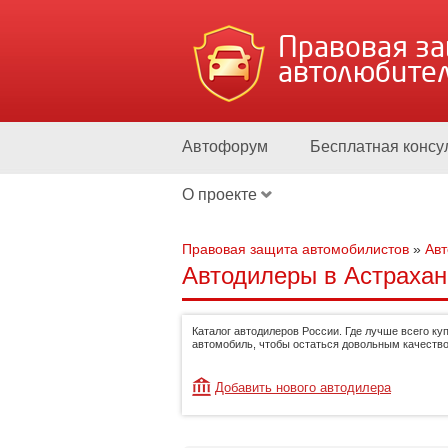
Правовая з
автолюбите
Автофорум
Бесплатная консу
О проекте
Правовая защита автомобилистов
»
Ав
Автодилеры в Астрахан
Каталог автодилеров России. Где лучше всего ку
автомобиль, чтобы остаться довольным качество
Добавить нового автодилера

-=-=-

#### Exercise aim:
Output the data above exactly; pictures do not belong in the copy.

#### Result of this exercise:
Правовая з
автолюбите
Автофорум
Бесплатная консу
О проекте
Правовая защита автомобилистов
»
Ав
Автодилеры в Астрахан
Каталог автодилеров России. Где лучше всего ку
автомобиль, чтобы остаться довольным качество
Добавить нового автодилера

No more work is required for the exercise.